What you are asked to do
Which lines in the records below hold the word "Universidad"? Copy each of them.

Available records
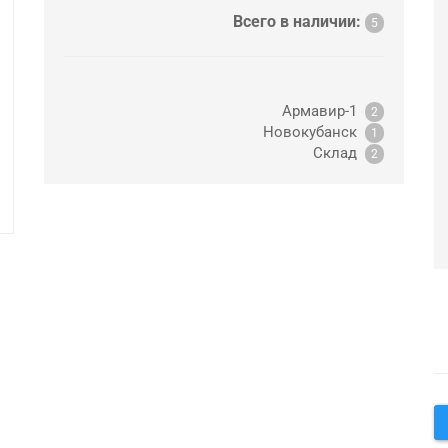
Всего в наличии:
5
Армавир-1
2
Новокубанск
1
Склад
2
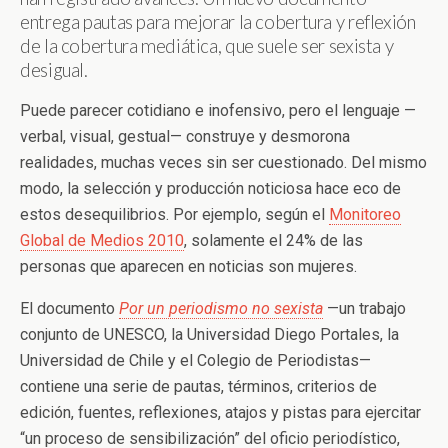
entrega pautas para mejorar la cobertura y reflexión
de la cobertura mediática, que suele ser sexista y
desigual.
Puede parecer cotidiano e inofensivo, pero el lenguaje —
verbal, visual, gestual— construye y desmorona
realidades, muchas veces sin ser cuestionado. Del mismo
modo, la selección y producción noticiosa hace eco de
estos desequilibrios. Por ejemplo, según el
Monitoreo
Global de Medios 2010
, solamente el 24% de las
personas que aparecen en noticias son mujeres.
El documento
Por un periodismo no sexista
—un trabajo
conjunto de UNESCO, la Universidad Diego Portales, la
Universidad de Chile y el Colegio de Periodistas—
contiene una serie de pautas, términos, criterios de
edición, fuentes, reflexiones, atajos y pistas para ejercitar
“un proceso de sensibilización” del oficio periodístico,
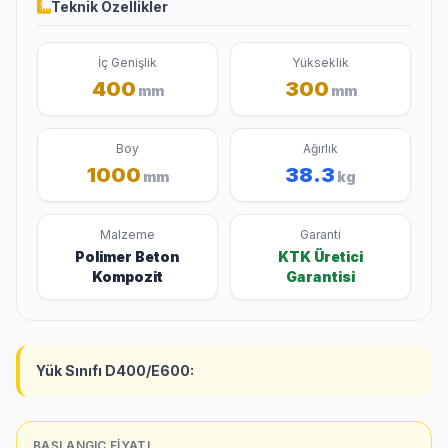
Teknik Özellikler
İç Genişlik
Yükseklik
400
300
mm
mm
Boy
Ağırlık
1000
38.3
mm
kg
Malzeme
Garanti
Polimer Beton
KTK Üretici
Kompozit
Garantisi
Yük Sınıfı D400/E600:
BAŞLANGIÇ FIYATI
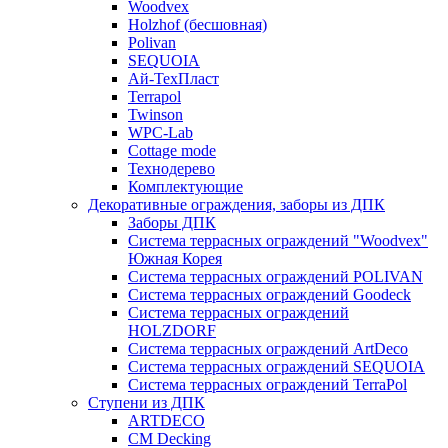
Woodvex
Holzhof (бесшовная)
Polivan
SEQUOIA
Ай-ТехПласт
Terrapol
Twinson
WPC-Lab
Cottage mode
Технодерево
Комплектующие
Декоративные ограждения, заборы из ДПК
Заборы ДПК
Система террасных ограждений "Woodvex"
Южная Корея
Система террасных ограждений POLIVAN
Система террасных ограждений Goodeck
Система террасных ограждений
HOLZDORF
Система террасных ограждений ArtDeco
Система террасных ограждений SEQUOIA
Система террасных ограждений TerraPol
Ступени из ДПК
ARTDECO
CM Decking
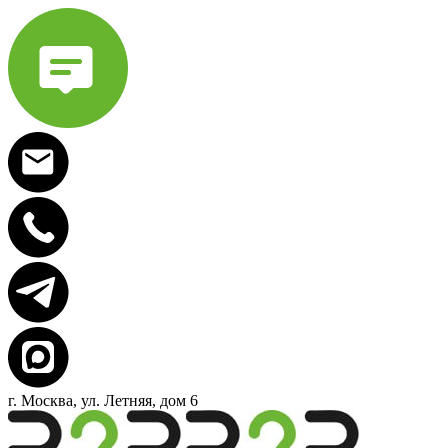
г. Москва, ул. Летняя, дом 6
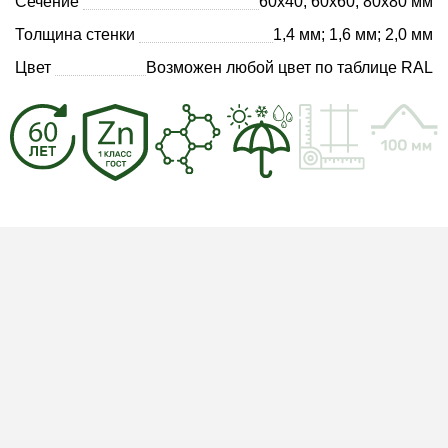
Сечение
60х40, 60х60, 80х80 мм
Толщина стенки
1,4 мм; 1,6 мм; 2,0 мм
Цвет
Возможен любой цвет по таблице RAL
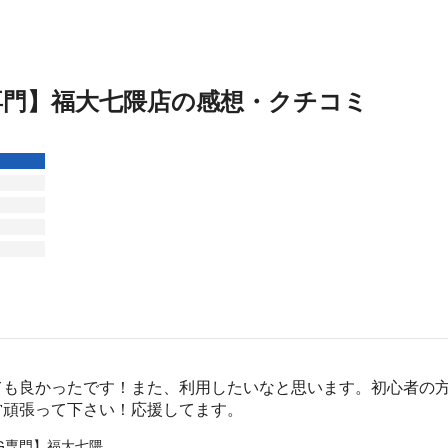
専門】福大七隈店の感想・クチコミ
ても良かったです！また、利用したいなと思います。初心者の
営頑張って下さい！応援してます。
RG専門】福大七隈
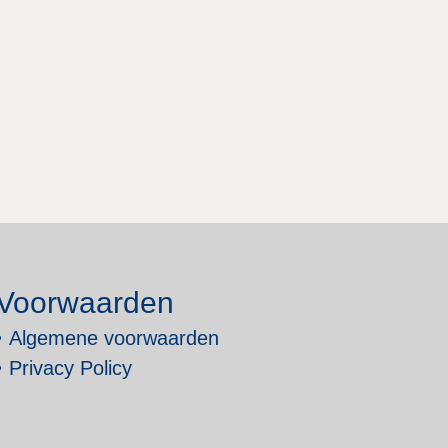
Voorwaarden
Algemene voorwaarden
Privacy Policy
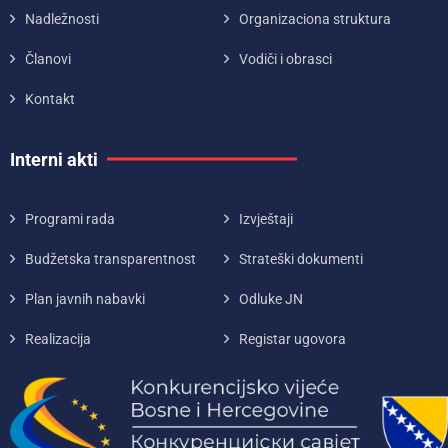
Nadležnosti
Organizaciona struktura
Članovi
Vodiči i obrasci
Kontakt
Interni akti
Programi rada
Izvještaji
Budžetska transparentnost
Strateški dokumenti
Plan javnih nabavki
Odluke JN
Realizacija
Registar ugovora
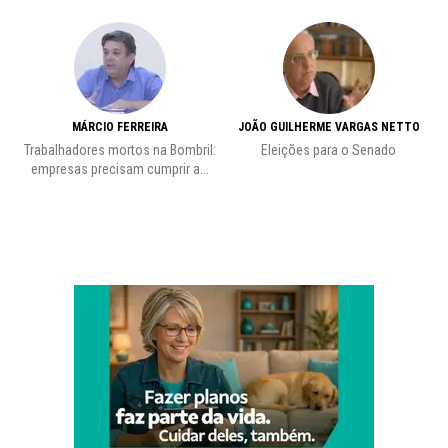
MÁRCIO FERREIRA
JOÃO GUILHERME VARGAS NETTO
Trabalhadores mortos na Bombril:
Eleições para o Senado
Pr
empresas precisam cumprir a...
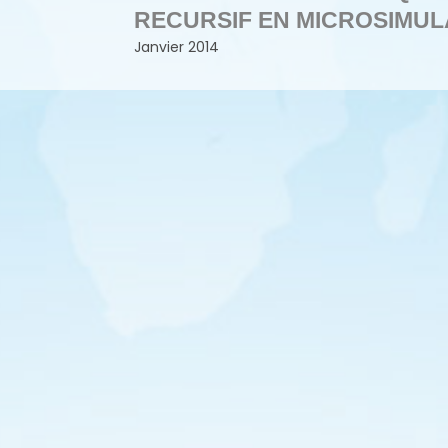
RECURSIF EN MICROSIMUL
Janvier 2014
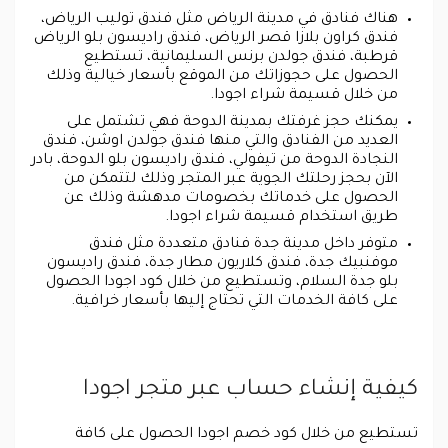
هناك فنادق في مدينة الرياض مثل فندق توليب الرياض،
فندق كراون بلازا قصر الرياض، فندق راديسون بلو الرياض
قرطبة، فندق جولدن برنس السليمانية، تستطيع
الحصول على حجوزاتك من الموقع بأسعار خيالية وذلك
من خلال قسيمة شراء اجودا.
يمكنك حجز غرفتك بمدينة الدوحة فهي تشتمل على
العديد من الفنادق والتي منها فندق جولدن اوشن، فندق
النجادة الدوحة من تيفولي، فندق راديسون بلو الدوحة، بادر
الآن بحجز رحلتك الجوية عبر المتجر وذلك لتتمكن من
الحصول على خدماتك بخصومات مدهشة وذلك عن
طريق استخدام قسيمة شراء اجودا.
متوفر داخل مدينة جدة فنادق متعددة مثل فندق
موفنبيك جدة، فندق كلاريون مطار جدة، فندق راديسون
بلو جدة السلام، وتستطيع من خلال كود اجودا الحصول
على كافة الخدمات التي تحتاج إليها بأسعار خرافية.
كيفية إنشاء حساب عبر متجر اجودا
تستطيع من خلال كود خصم اجودا الحصول على كافة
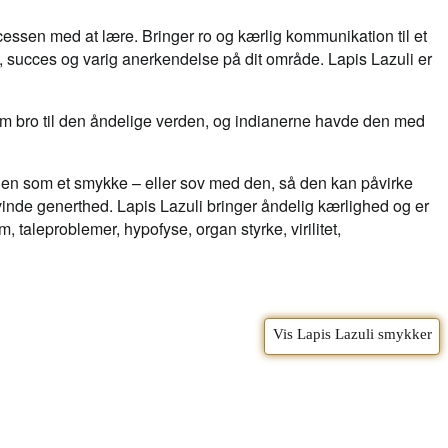
ocessen med at lære. Bringer ro og kærlig kommunikation til et
succes og varig anerkendelse på dit område. Lapis Lazuli er
som bro til den åndelige verden, og indianerne havde den med
en som et smykke – eller sov med den, så den kan påvirke
inde generthed. Lapis Lazuli bringer åndelig kærlighed og er
 taleproblemer, hypofyse, organ styrke, virilitet,
Vis Lapis Lazuli smykker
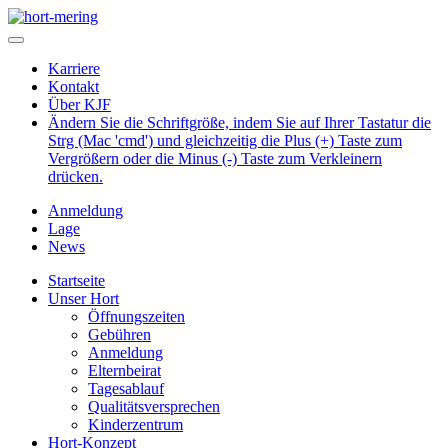
Karriere
Kontakt
Über KJF
Ändern Sie die Schriftgröße, indem Sie auf Ihrer Tastatur die
Strg (Mac 'cmd') und gleichzeitig die Plus (+) Taste zum
Vergrößern oder die Minus (-) Taste zum Verkleinern
drücken.
Anmeldung
Lage
News
Startseite
Unser Hort
Öffnungszeiten
Gebühren
Anmeldung
Elternbeirat
Tagesablauf
Qualitätsversprechen
Kinderzentrum
Hort-Konzept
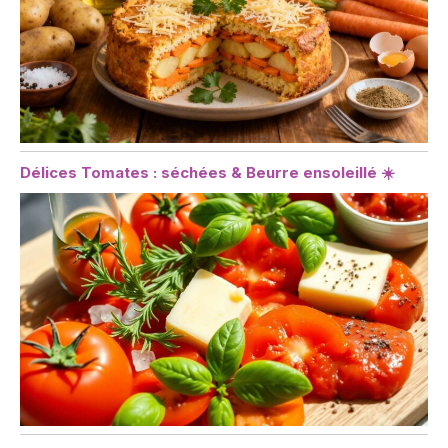
Délices Tomates : séchées & Beurre ensoleillé ☀️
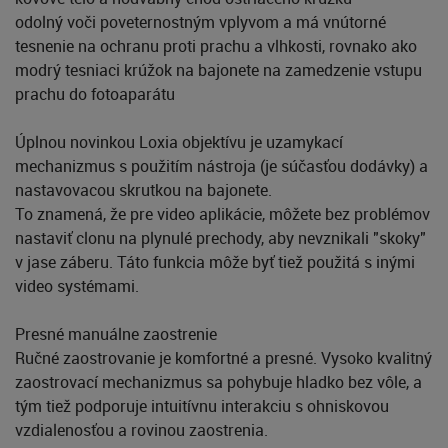
odolný voči poveternostným vplyvom a má vnútorné
tesnenie na ochranu proti prachu a vlhkosti, rovnako ako
modrý tesniaci krúžok na bajonete na zamedzenie vstupu
prachu do fotoaparátu
Úplnou novinkou Loxia objektívu je uzamykací
mechanizmus s použitím nástroja (je súčasťou dodávky) a
nastavovacou skrutkou na bajonete.
To znamená, že pre video aplikácie, môžete bez problémov
nastaviť clonu na plynulé prechody, aby nevznikali "skoky"
v jase záberu. Táto funkcia môže byť tiež použitá s inými
video systémami.
Presné manuálne zaostrenie
Ručné zaostrovanie je komfortné a presné. Vysoko kvalitný
zaostrovací mechanizmus sa pohybuje hladko bez vôle, a
tým tiež podporuje intuitívnu interakciu s ohniskovou
vzdialenosťou a rovinou zaostrenia.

Expected answer
conjunto de UNESCO, la Universidad Diego Portales, la
Universidad de Chile y el Colegio de Periodistas—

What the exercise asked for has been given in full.